The TWILIGHT study was recently published (115). This study enrolled 9006 patients between July 2015 and December 2017, and the patients were treated with PCI for ACS (64.8% of the population) or planned PCI (35.2%). Trial inclusion required the presence of at least one clinical and one angiographic feature associated with a high risk of ischemic and/or bleeding events. Of note, the exclusion criteria were associated with many very high-risk characteristics of bleeding.
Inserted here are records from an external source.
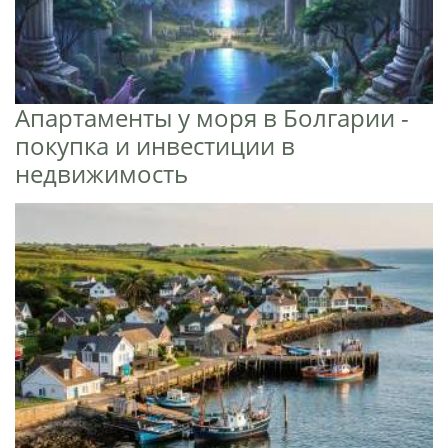
Апартаменты у моря в Болгарии -
покупка и инвестиции в
недвижимость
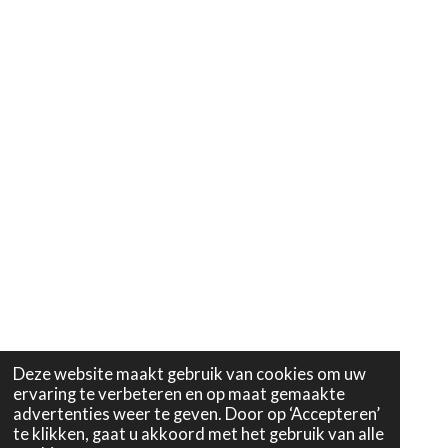
Deze website maakt gebruik van cookies om uw
ervaring te verbeteren en op maat gemaakte
advertenties weer te geven. Door op ‘Accepteren’
te klikken, gaat u akkoord met het gebruik van alle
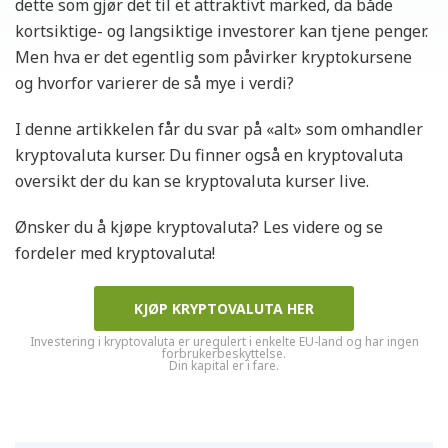
dette som gjør det til et attraktivt marked, da både
kortsiktige- og langsiktige investorer kan tjene penger.
Men hva er det egentlig som påvirker kryptokursene
og hvorfor varierer de så mye i verdi?
I denne artikkelen får du svar på «alt» som omhandler
kryptovaluta kurser. Du finner også en kryptovaluta
oversikt der du kan se kryptovaluta kurser live.
Ønsker du å kjøpe kryptovaluta? Les videre og se
fordeler med kryptovaluta!
KJØP KRYPTOVALUTA HER
Investering i kryptovaluta er uregulert i enkelte EU-land og har ingen
forbrukerbeskyttelse.
Din kapital er i fare.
After 3 months of DAPT, event-free patients (both ischemic and/or bleeding events) were randomly assigned to aspirin or placebo with the continuation of ticagrelor for an additional 12 months; 7119 patients were randomized in 11 countries (36.8% diabetes mellitus, 23.8% women). The primary endpoint was BARC class 2, 3, or 5 bleeding, while the secondary endpoint was a composite ischemic endpoint of all-cause death, MI, or stroke. Despite the exclusion criteria at randomization, monotherapy with ticagrelor after 3 months of DAPT was associated with an HR reduction of 44% of major bleeding (4.0% vs. 7.1% in the arm of patients who received ticagrelor and aspirin for 12 months; HR 0.56, 95% CI 0.45–0.68; p < 0.001). BARC class 3–5 bleeding was also reduced by 51% (1.0% vs. 2.0%; HR 0.49, 95% CI 0.33–0.74) (Figure 4). The rates of all-cause death, MI, or stroke were similar (3.9%) in both groups (HR 0.99, 95% CI 0.78–1.25; P noninferiority < 0.001). No difference was observed for all-cause death (1.0% vs. 1.3%), MI (2.7% in both groups), and definite or probable stent thrombosis (0.4% vs. 0.6%). Furthermore, no heterogeneity was observed, whatever the ischemic risk of the prespecified subgroups was.

Figure 4.

Main results of randomized, controlled trials evaluating a short dual antiplatelet therapy (DAPT) duration: primary endpoint and components of the primary endpoint. HR hazard ratio, CI confidence interval, MACE major adverse cardiac event, ACS acute coronary syndrome

The TWILIGHT study seems to be a 'game-changer', after demonstration of the superiority of the treatment strategy of a shorter duration of DAPT (3 months) followed by an SAPT with ticagrelor twice daily versus the usual recommended DAPT of 12 months' duration, with a consistent effect in all ischemic risk profiles. These new findings will likely impact future guidelines, especially in the setting of high bleeding risk or poor aspirin tolerance.